As laundering via centralized exchanges with heavy Know Your Customer (KYC) policies has become difficult, hackers have then turned to decentralized exchanges (DEX) in hopes of anonymizing their movements.

Most of the time, however, these hackers convert their stolen crypto into stablecoins, which, once flagged, can be easily frozen by the issuer. Thus, laundering via DEX platforms has become increasingly difficult as well.

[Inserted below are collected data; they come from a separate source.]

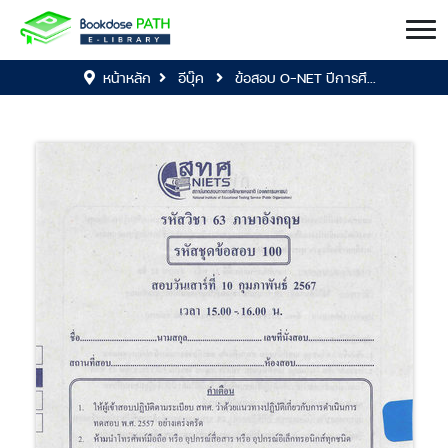
หน้าหลัก
อีบุ๊ค
ข้อสอบ O-NET ปีการศึ...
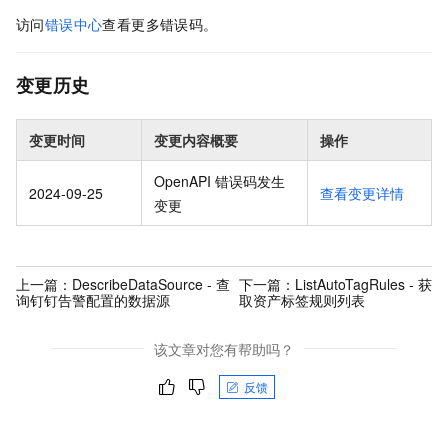
访问
错误中心
查看更多错误码。
变更历史
变更时间
变更内容概要
操作
OpenAPI 错误码发生
2024-09-25
查看变更详情
变更
上一篇：
DescribeDataSource - 查
下一篇：
ListAutoTagRules - 获
询钉钉告警配置的数据源
取资产标签规则列表
该文章对您有帮助吗？
反馈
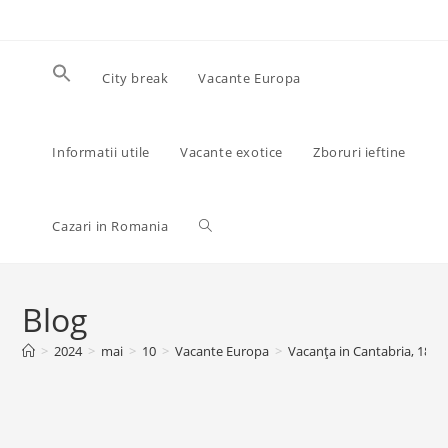
Skip
to
content
City break
Vacante Europa
Informatii utile
Vacante exotice
Zboruri ieftine
Toggle
Cazari in Romania
website
Blog
>
2024
>
mai
>
10
>
Vacante Europa
>
Vacanța in Cantabria, 181 
search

Tigran Gambaryan, vice president of global intelligence and investigations at Binance, told Cointelegraph that while criminals will continue to use crypto for laundering, exchanges are the first line of defense against them:

“Criminals will launder money no matter what form it comes in. When it comes to cryptocurrency, exchanges are the first line of defense and have to be prepared for that. What exchanges need to do is to have a sufficient number of people with the right expertise and the necessary tooling to stop and identify suspicious transactions. Proper KYC and transaction monitoring tools are essential.”

Binance has also helped take down a cybercriminal ring laundering $500 million in digital assets received through ransomware attacks. The exchange has also worked with local governments and law enforcement agencies to tackle ransomware risks.

Major American crypto exchange Gemini said that analytical tools “coupled with the transparency of the blockchain itself, enable Gemini to offer […] digital assets in a compliant way, while further promoting trust in the cryptocurrency ecosystem.”

Fiat currencies are more vulnerable to illicit activities

Some of the biggest naysayers that propagate the narrative of crypto as a tool for criminality are traditional bankers, who themselves are not innocent of ill financial deeds.

Despite governments pouring billions of dollars into stringent banking regulations, including Anti-Money Laundering (AML) measures, major banking institutions have paid over $300 billion in fines since 2000 for a slew of various conduct violations including but not limited to insider trading and AML deficiencies.

In 2021 alone, around seven banks collectively paid $1.933 billion for disregarding internal illicit activities to major AML compliance flaws.

The vast difference between what is being propagated against crypto and the reality of the industry highlights the need for decentralization. Major traditional financial institutions irrespective of the security measures have helped launder more money than criminals manage by using cryptocurrencies.